**DATASET EXTRACT:**

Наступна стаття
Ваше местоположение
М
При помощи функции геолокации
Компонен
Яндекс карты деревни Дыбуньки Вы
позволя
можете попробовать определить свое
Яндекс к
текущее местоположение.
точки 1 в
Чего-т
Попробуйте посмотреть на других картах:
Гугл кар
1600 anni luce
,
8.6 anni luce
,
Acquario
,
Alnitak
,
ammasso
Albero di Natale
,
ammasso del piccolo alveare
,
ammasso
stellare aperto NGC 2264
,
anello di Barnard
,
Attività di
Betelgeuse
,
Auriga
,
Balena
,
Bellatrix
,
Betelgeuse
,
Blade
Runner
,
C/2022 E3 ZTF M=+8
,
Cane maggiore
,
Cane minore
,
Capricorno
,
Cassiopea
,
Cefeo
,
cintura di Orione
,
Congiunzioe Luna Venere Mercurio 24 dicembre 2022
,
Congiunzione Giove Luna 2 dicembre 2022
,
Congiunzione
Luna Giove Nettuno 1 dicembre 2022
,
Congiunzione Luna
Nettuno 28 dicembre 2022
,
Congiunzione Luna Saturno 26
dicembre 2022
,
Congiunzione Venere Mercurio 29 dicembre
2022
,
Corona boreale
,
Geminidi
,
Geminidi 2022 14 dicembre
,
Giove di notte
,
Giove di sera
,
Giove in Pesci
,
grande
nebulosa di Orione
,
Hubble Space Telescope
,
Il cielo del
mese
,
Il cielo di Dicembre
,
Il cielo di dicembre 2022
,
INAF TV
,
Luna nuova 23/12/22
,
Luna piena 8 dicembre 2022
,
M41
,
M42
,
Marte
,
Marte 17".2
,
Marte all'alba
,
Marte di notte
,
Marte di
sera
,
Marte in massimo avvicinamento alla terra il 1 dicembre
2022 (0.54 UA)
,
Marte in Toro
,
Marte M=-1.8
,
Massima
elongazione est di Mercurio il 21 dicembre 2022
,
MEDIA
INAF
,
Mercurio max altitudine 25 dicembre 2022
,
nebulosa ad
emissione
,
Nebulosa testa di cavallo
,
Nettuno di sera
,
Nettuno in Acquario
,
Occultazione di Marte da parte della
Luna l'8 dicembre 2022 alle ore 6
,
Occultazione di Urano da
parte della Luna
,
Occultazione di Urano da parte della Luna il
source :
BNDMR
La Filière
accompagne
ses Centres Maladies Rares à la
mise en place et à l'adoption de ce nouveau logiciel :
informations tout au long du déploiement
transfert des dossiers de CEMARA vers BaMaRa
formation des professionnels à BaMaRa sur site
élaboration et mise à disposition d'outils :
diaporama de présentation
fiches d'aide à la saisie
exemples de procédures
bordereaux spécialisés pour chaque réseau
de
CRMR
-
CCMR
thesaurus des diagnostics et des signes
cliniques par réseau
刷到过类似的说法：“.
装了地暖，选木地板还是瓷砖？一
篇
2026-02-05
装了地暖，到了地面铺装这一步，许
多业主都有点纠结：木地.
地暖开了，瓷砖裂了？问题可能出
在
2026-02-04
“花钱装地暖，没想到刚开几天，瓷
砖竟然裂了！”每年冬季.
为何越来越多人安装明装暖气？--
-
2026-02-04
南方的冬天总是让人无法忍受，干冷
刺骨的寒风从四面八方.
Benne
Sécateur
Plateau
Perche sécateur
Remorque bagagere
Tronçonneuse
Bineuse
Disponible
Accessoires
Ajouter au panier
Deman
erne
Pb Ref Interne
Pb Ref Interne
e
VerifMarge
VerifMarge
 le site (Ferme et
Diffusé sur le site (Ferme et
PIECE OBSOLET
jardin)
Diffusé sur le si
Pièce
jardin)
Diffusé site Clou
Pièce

**YOUR GOAL:**
Once you have read through the entries above, state how many lines hold the word "réseau", giving nothing but the number.

**ANSWER BOX:**
2